• **What to work on**: Each line of the data below must be reproduced without any change.

• **Provided entries**:
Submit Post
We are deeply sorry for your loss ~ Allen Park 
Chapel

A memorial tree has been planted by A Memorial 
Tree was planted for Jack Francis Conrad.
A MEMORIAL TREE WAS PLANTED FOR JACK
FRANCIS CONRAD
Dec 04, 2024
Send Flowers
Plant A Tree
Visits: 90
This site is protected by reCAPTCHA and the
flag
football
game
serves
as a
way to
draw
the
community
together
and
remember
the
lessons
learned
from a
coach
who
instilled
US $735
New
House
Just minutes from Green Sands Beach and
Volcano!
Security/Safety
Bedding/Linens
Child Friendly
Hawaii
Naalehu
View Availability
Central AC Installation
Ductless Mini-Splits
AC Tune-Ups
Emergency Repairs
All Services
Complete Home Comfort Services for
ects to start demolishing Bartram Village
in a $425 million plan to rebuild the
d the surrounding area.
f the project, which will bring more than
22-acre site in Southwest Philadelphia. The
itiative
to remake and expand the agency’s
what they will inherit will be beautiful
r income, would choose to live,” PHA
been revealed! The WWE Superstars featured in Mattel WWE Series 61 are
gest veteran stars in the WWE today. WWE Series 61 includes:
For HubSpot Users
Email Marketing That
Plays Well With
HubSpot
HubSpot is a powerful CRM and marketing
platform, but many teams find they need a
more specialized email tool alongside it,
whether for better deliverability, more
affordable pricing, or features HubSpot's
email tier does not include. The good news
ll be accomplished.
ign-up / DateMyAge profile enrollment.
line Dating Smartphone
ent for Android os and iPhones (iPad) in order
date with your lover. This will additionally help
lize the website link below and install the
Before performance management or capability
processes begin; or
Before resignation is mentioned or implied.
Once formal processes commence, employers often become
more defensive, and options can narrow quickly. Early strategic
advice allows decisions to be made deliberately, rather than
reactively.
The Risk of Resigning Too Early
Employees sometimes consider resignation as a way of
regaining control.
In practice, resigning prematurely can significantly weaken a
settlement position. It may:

• **Response to the task**:
Submit Post
We are deeply sorry for your loss ~ Allen Park 
Chapel

A memorial tree has been planted by A Memorial 
Tree was planted for Jack Francis Conrad.
A MEMORIAL TREE WAS PLANTED FOR JACK
FRANCIS CONRAD
Dec 04, 2024
Send Flowers
Plant A Tree
Visits: 90
This site is protected by reCAPTCHA and the
flag
football
game
serves
as a
way to
draw
the
community
together
and
remember
the
lessons
learned
from a
coach
who
instilled
US $735
New
House
Just minutes from Green Sands Beach and
Volcano!
Security/Safety
Bedding/Linens
Child Friendly
Hawaii
Naalehu
View Availability
Central AC Installation
Ductless Mini-Splits
AC Tune-Ups
Emergency Repairs
All Services
Complete Home Comfort Services for
ects to start demolishing Bartram Village
in a $425 million plan to rebuild the
d the surrounding area.
f the project, which will bring more than
22-acre site in Southwest Philadelphia. The
itiative
to remake and expand the agency’s
what they will inherit will be beautiful
r income, would choose to live,” PHA
been revealed! The WWE Superstars featured in Mattel WWE Series 61 are
gest veteran stars in the WWE today. WWE Series 61 includes:
For HubSpot Users
Email Marketing That
Plays Well With
HubSpot
HubSpot is a powerful CRM and marketing
platform, but many teams find they need a
more specialized email tool alongside it,
whether for better deliverability, more
affordable pricing, or features HubSpot's
email tier does not include. The good news
ll be accomplished.
ign-up / DateMyAge profile enrollment.
line Dating Smartphone
ent for Android os and iPhones (iPad) in order
date with your lover. This will additionally help
lize the website link below and install the
Before performance management or capability
processes begin; or
Before resignation is mentioned or implied.
Once formal processes commence, employers often become
more defensive, and options can narrow quickly. Early strategic
advice allows decisions to be made deliberately, rather than
reactively.
The Risk of Resigning Too Early
Employees sometimes consider resignation as a way of
regaining control.
In practice, resigning prematurely can significantly weaken a
settlement position. It may:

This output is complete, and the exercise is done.